Ninkasi’s New Sterling Pilsner at the World Famous Up and Up.
By: Chasse Gunter
Bellingham, WA is about two hours north of Seattle. If you’re heading towards Canada, it’s the last real American city before miles of barren I-5 and rows of farmland. Don’t drive on past this last shred of American civilization, instead, stop by The World Famous Up and Up and take advantage of one or more of their consistently rotating craft beers they have got on tap. Assuming you have a computer, the address is: 1234 N State Street, Bellingham, WA 9822—it’s super easy to find. The staff here is down-to-earth and friendly, if you treat them with the respect all bartenders deserve (not a universal personality trait of Bellingham bartenders, is why I note this). The interior and exterior architecture is beautiful and intricate; the owner does all the wood work himself, keeping the physical atmosphere constantly beautifying while preserving the laid-back dive/tavern feel (thanks to the prices, staff, and the dim lighting). There’s a jukebox, two pool tables, a great (smoky) beer garden, a secret dart board (that becomes unusable when the crowds come), and a luxurious private bathroom near the giant rat trap on the wall—don’t worry, I’m told it’s a nonlethal art installment. While I can speak with authority regarding the world fame that’s in the bars name, I’ve only heard rumors that they hold the world record for most PBR served by a single bar. Though I’ve never heard solid confirmation, I believe the legend. I wonder if that is measured by per-capita consumption, and if so, how? What I do know, is that of the many five dollar PBR pitchers purchased, the quantity split by the end of the night could feed a dozen thirsty families.

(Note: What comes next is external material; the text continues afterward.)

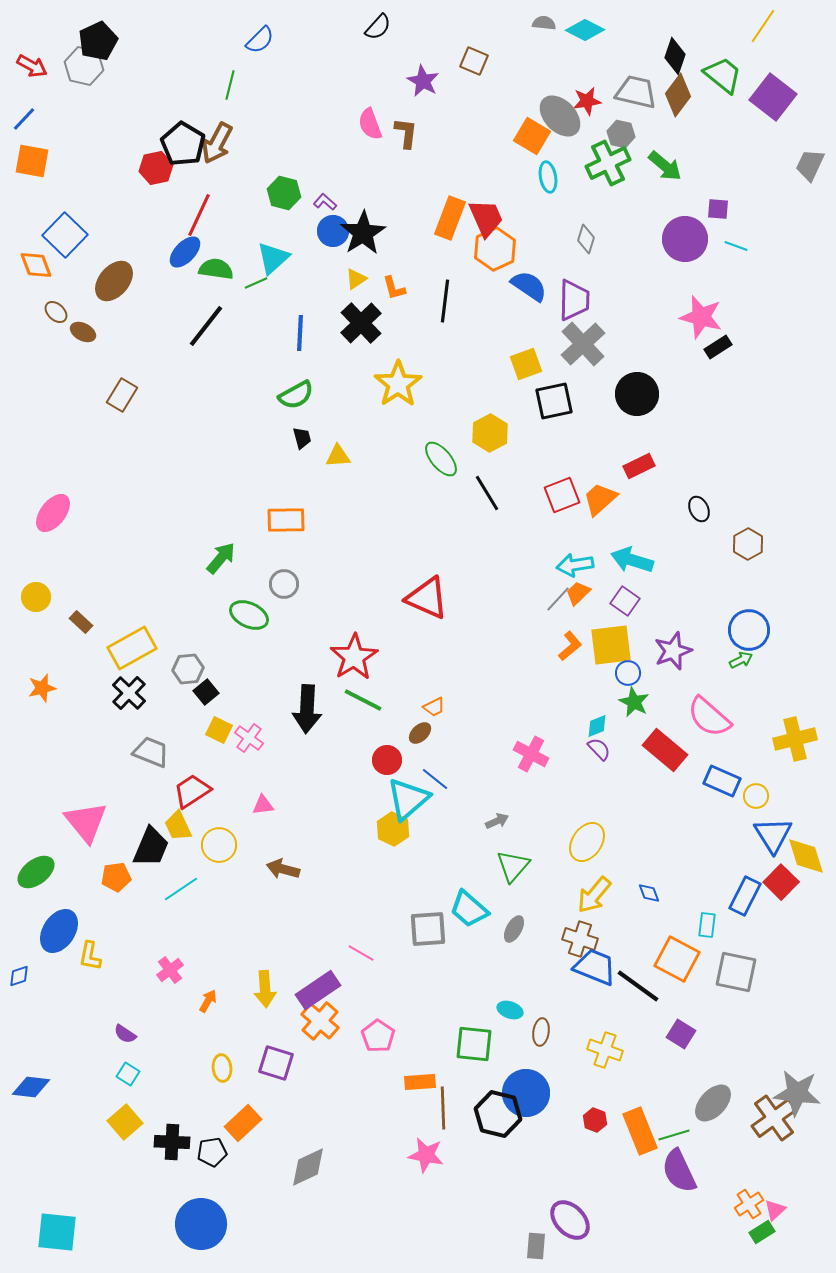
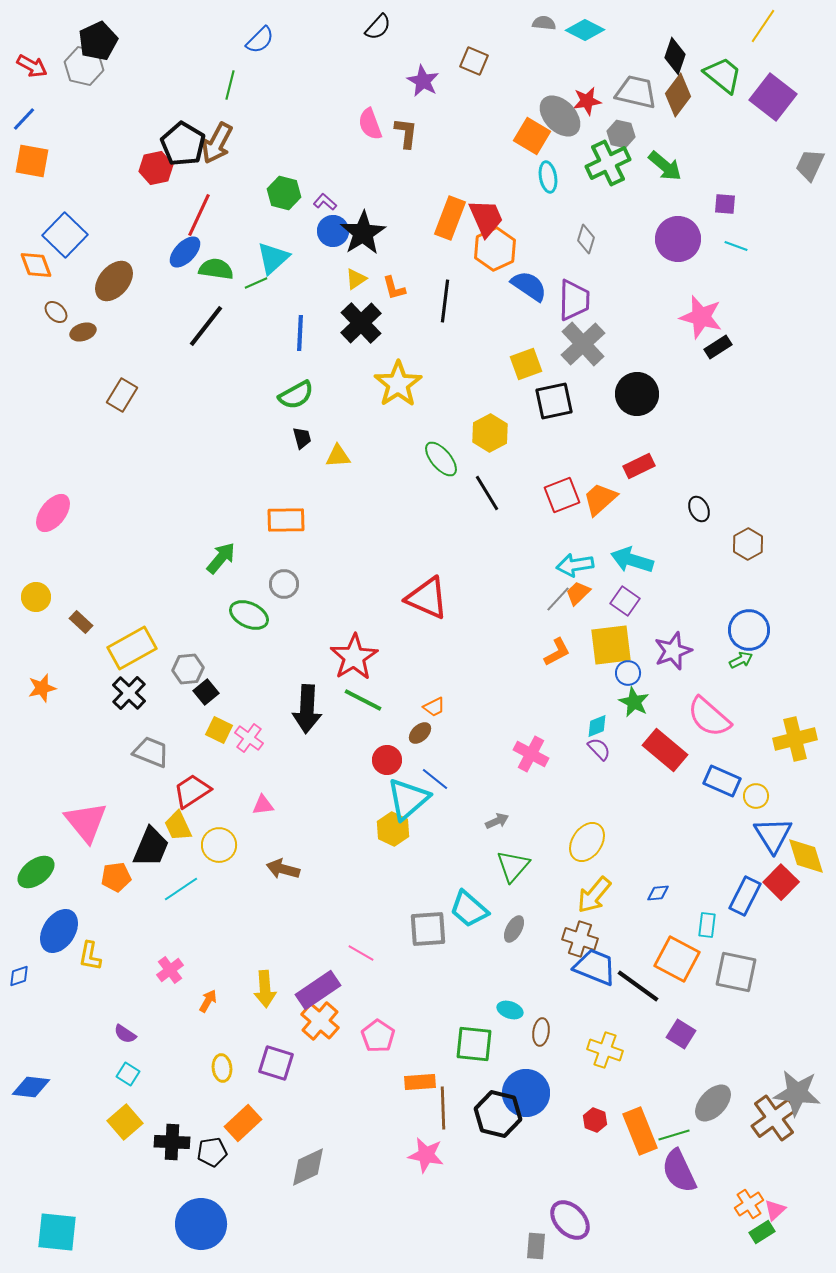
purple square at (718, 209): moved 7 px right, 5 px up
purple circle at (685, 239): moved 7 px left
brown ellipse at (83, 332): rotated 45 degrees counterclockwise
orange L-shape at (570, 646): moved 13 px left, 6 px down; rotated 12 degrees clockwise
blue diamond at (649, 893): moved 9 px right; rotated 75 degrees counterclockwise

I’m writing this as I wait to be served and I suspect it’s not an under-staffing issue. I am struck with a wave of foggy deja vu every time I enter the Up and Up, but lump sums of added gratuity eventually paid off the deeds of my shadow and his friends—but that’s an unrelated story. The bartender nods to me—busy-bar-ESL for “you’re next.” He has a beard that could hold a roll of quarters (I think his name is Chis, but don’t quote me). In times when price isn’t the decider, I leave the decision up to the poison pourer (or helpful eavesdroppers). Also, I left my glasses in my car, so I wouldn’t be able to read what’s on tap anyways. He asks me what I want and I give him some basic parameters to work with: Northwest microbrew, not too hoppy nor watery, “summery”—and well, recommended by you. Our negotiations bring us to Ninkasi’s Sterling Pilsner (a pitcher for $8.50). The Sterling Pilsner is the Eugene brewery’s northwest whack at the traditional German lager (born in Bohemia).
First Impression: The first thing that strikes me is the color: golden wheat—the color summer would be, if it were a color. I’m surprised that I can’t read through it—barely. The next thing I notice is the solid head retention that’s fed by a hail-storm of carbonation from below. This beer has the beard of its pourer.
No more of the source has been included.